== TASK ITEM ==
Please return, word for word, the line containing "использовать разные способы" and each line after it through the end of the data below, and nothing else.

== MATERIAL FOR THIS TASK ==
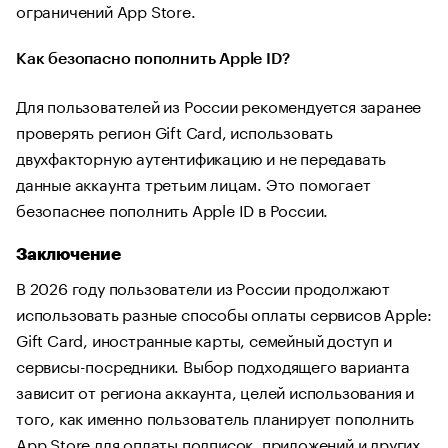
ограничений App Store.
Как безопасно пополнить Apple ID?
Для пользователей из России рекомендуется заранее
проверять регион Gift Card, использовать
двухфакторную аутентификацию и не передавать
данные аккаунта третьим лицам. Это помогает
безопаснее пополнить Apple ID в России.
Заключение
В 2026 году пользователи из России продолжают
использовать разные способы оплаты сервисов Apple:
Gift Card, иностранные карты, семейный доступ и
сервисы-посредники. Выбор подходящего варианта
зависит от региона аккаунта, целей использования и
того, как именно пользователь планирует пополнить
App Store для оплаты подписок, приложений и других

== EXERCISE OUTPUT ==
использовать разные способы оплаты сервисов Apple:
Gift Card, иностранные карты, семейный доступ и
сервисы-посредники. Выбор подходящего варианта
зависит от региона аккаунта, целей использования и
того, как именно пользователь планирует пополнить
App Store для оплаты подписок, приложений и других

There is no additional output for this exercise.